Don't Be Evil, Google--I Love You Too Well to Give You Up

Putting it mildly, the recent Google Book Settlement is certainly not all rainbows and butterflies for the publishing world--or for authors who want to retain control over their writing (read an excellent break-down of the settlement and its troubling repercussions here).  But, I confess the immediate payoff of having access--even in "snippet" form--to otherwise unsearchable data is remarkably useful to an individual researcher like myself.

"Don't Be Evil Google" image by Buddy Duncan, as posted on The Boston Phoenix "Phlog"
When I began graduate school, I enrolled in a required course that covered the basics of advanced library research, and of course I've picked up a trick or two along the way as a paid research assistant and scholar-in-training conducting my own thesis / dissertation driven research, so I know my way around print / online bibliographies and the like.  But there are, of course, always limitations to what gets recorded in the first place, or in figuring out the most useful search terms to find what is documented.  Like it or not, the Google Book Settlement has cleared a few more pathways as I recover the writing of Eleanor Youmans, and I can't help but feel excited about these new discoveries.

For months, I've been looking for her entry in Who's Who, unsuccessfully, though our university library has rows upon rows of shelves housing copies of several of its imprints.  And, just a month or two ago, I'd thoroughly exhausted all "Eleanor Youmans" searches (and its variants), including those within Google Books.  Now, seemingly overnight, there is a whole host of hits that never surfaced before.
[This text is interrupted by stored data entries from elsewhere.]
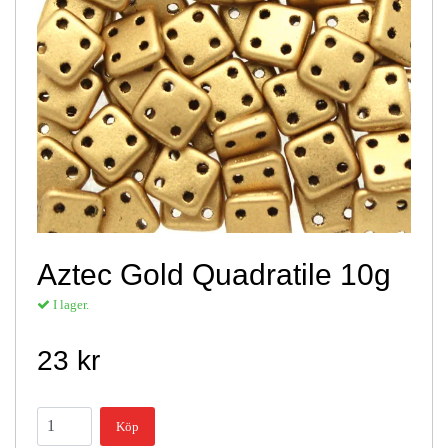
Aztec Gold Quadratile 10g
I lager.
23 kr
Köp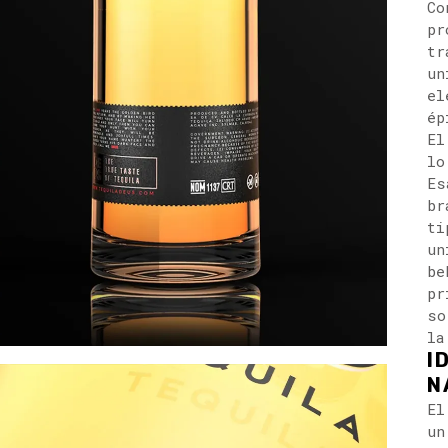
Co
pr
tr
un
el
ép
El
lo
Es
br
ti
un
be
pr
so
la
I
N
El
un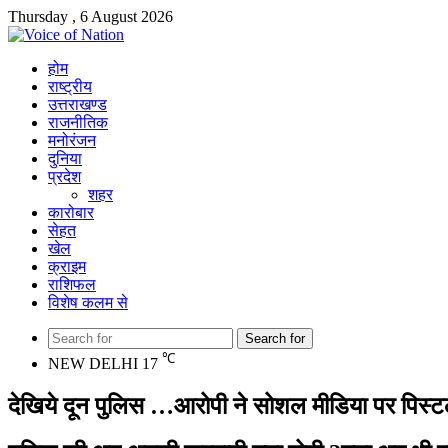
Thursday , 6 August 2026
होम
राष्ट्रीय
उत्तराखण्ड
राजनीतिक
मनोरंजन
दुनिया
प्रदेश
शहर
कारोबार
सेहत
खेल
क्राइम
राशिफल
विशेष कलम से
Search for
℃
NEW DELHI
17
देखिये दून पुलिस …आरोपी ने सोशल मीडिया पर पिस्ट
Turns out, Youmans first appears in a 1937 volume of American Women: The Official Who's Who Among the Women of the Nation.  From this entry, I learned the titles of two other magazines in addition to Child Life in which she published short stories, one being Junior Home, and the other The Animals' Magazine (based in London, and which I'm fairly certain is the title of the English magazine that "copied" her early Cat Courier stories, inspiring her to pursue novel writing).  The Who's Who blurb also narrows her location during her year-long residence in California specifically to Santa Barbara.  Other "snippet" references lead to an article she wrote for The Writer in 1928, several more book reviews, quite a few mentions of her work in curriculum guides, and three more short stories anthologized in two Bobbs-Merrill readers.  
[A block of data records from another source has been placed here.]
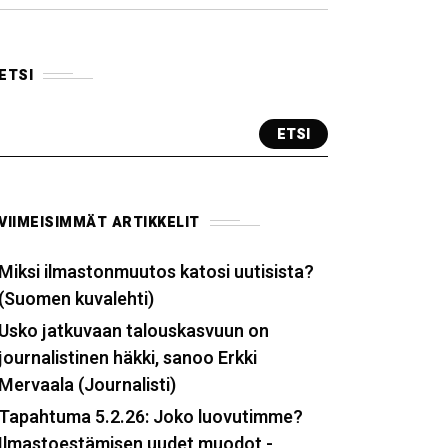
ETSI
ETSI
VIIMEISIMMÄT ARTIKKELIT
Miksi ilmastonmuutos katosi uutisista?
(Suomen kuvalehti)
Usko jatkuvaan talouskasvuun on
journalistinen häkki, sanoo Erkki
Mervaala (Journalisti)
Tapahtuma 5.2.26: Joko luovutimme?
Ilmastoestämisen uudet muodot -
I'm taking an Electronic Texts course this semester, and about to begin a research assistantship with UNL's Center for Digital Research in the Humanities, so I'm looking forward to learning more about the moral and technical issues implicit in the Google Books Settlement--and in digital archiving in general.  Though I have a deep enthusiasm for Eleanor and her writing, enjoy creating a space where I can bring together the information I'm discovering about her, and hope to make her work more accessible to a larger audience, I'm often dubious about revealing too much on the web.  I don't want to infringe on any copyrights of book reviews or library holdings, or make public that which should be kept private.  Plus, if I've just spent hours, months, or even years talking with people in the know, applying for competitive library residencies, trekking cross-country to view elusive materials, scanning rare documents and images, do I really just want to give it up to the public realm so easily?  And yet, isn't sharing and disseminating knowledge--especially if it fosters greater enthusiasm and appreciation--the whole point?  Whatever the answer, in an ever-increasingly online world, the ease of posting otherwise hard-to-find material sometimes feels to me a bit slippery.